My yellow spring/fall jacket, a pink grey sky with a pale yellow glow, and amid the degas and snakes, frogs and fish, about thirty little small creatures in bright orange t-shirts two sizes too large for them, so focused on their observations that the sudden influx of a couple hundred students changing classes through the museum area makes no impression on them at all.

Monday, February 4, 2013

Today's count

February and last week it was ski pants and extra mitts.  Today the sky is blue with passing clouds and it is sweaters and fall jackets.  Scraped snow has dissolved into wet patches on the pavement, and more people are looking upward than usual.  It seems at least for today, those rodents didn't see their shadows on Saturday.

Friday, January 4, 2013

Yesterday's count

A great blue bowl above as I sat in the Bowl of the U of S in the afternoon sunshine, my great coat open, my eyes up and upon the delicate branches of the elms, turned white in the sunlight, and the sounds of the little people climbing the snow mountains at the far end of the Bowl and screaming their glee as they charged up and slid down.

Tuesday, October 30, 2012

today's count

Geese gone grey in a misted sky, a magpie heard but not seen above me, the heavy comforting silence of student empty paths, the distant call of construction trucks, water bomb droplets from passing elms, a chubby pocked snowman in the bowl, and the silent giants of memorial contemplation planted in 1967.

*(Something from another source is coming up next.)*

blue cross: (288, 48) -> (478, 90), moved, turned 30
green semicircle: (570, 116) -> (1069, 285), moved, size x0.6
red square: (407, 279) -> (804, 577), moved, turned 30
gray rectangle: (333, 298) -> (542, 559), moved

Wednesday, August 22, 2012

Today and yesterday's count

Yesterday in the afternoon sunshine seven brightly coloured children, pink and green and turquoise, bravely in the sun in their hats, did what children have always done if allowed, invented a game using what comes available.  These seven had found a large-ish branch off a poplar tree and used it as a pony on which most could ride, to charge up the slope, then it changed into a toboggan and they slide down again.  The sky was blue, the day was warmly hot, and I was able to pick crabapples from my favourite  tree after all.  A pie is in the offing.  Today I went to the far side of the crabapple grove and entered the path to the Education prairie garden.  There a large brown and green dragonfly landed on my leg.  But it tickled and I started, and he flew away.

Friday, August 17, 2012

Today's count

A perfect pre-fall day.  Pre-fall I say because fall is my favourite season, unless it is spring, and visa versa, and a sign that the heat and stickiness of this summer may finally be over is a blessing and a bliss to me.  I wore jeans the other day.  Sigh.  Today though it is blue with wispy clouds which send forward messages of distant rain, and a breeze which made a light sweater over my sleeveless shirt quite comfortable.  I walked not to the crabapple grove but down between the buildings in the tree lined avenue to watch the geologist setting up spikes in the bowl where they are doing a sub something on the ground there.  I think she meant under the grass.  There being much under the grass: gophers, plumbing, electrical tunnels, soil, dirt (which I am told are most certainly NOT the same thing), tree roots, and a monstrous, and as far as my brain storage information goes, number of unknown and uncatalogued weeny beasts of all kinds.  (Wow, that was almost a proto Dickensian sentence.*)

*In one of my copies of one of what-his-name's books I found the entire first page was a sentence.  Dicken's blog says he once counted one that was 21 lines long.